Your objective: Repeat each entry as written, dropping any picture you find.
== Data shown ==
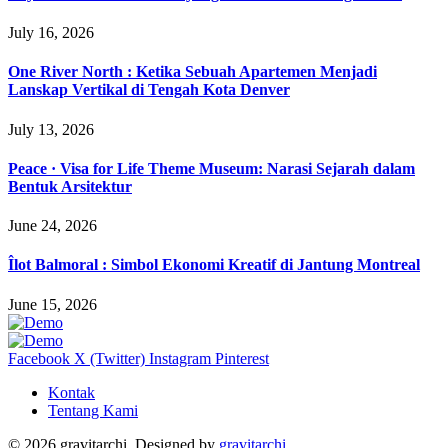
July 16, 2026
One River North : Ketika Sebuah Apartemen Menjadi
Lanskap Vertikal di Tengah Kota Denver
July 13, 2026
Peace · Visa for Life Theme Museum: Narasi Sejarah dalam
Bentuk Arsitektur
June 24, 2026
Îlot Balmoral : Simbol Ekonomi Kreatif di Jantung Montreal
June 15, 2026
Facebook
X (Twitter)
Instagram
Pinterest
Kontak
Tentang Kami
© 2026 gravitarchi, Designed by
gravitarchi
.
===
Result:
July 16, 2026
One River North : Ketika Sebuah Apartemen Menjadi
Lanskap Vertikal di Tengah Kota Denver
July 13, 2026
Peace · Visa for Life Theme Museum: Narasi Sejarah dalam
Bentuk Arsitektur
June 24, 2026
Îlot Balmoral : Simbol Ekonomi Kreatif di Jantung Montreal
June 15, 2026
Facebook
X (Twitter)
Instagram
Pinterest
Kontak
Tentang Kami
© 2026 gravitarchi, Designed by
gravitarchi
.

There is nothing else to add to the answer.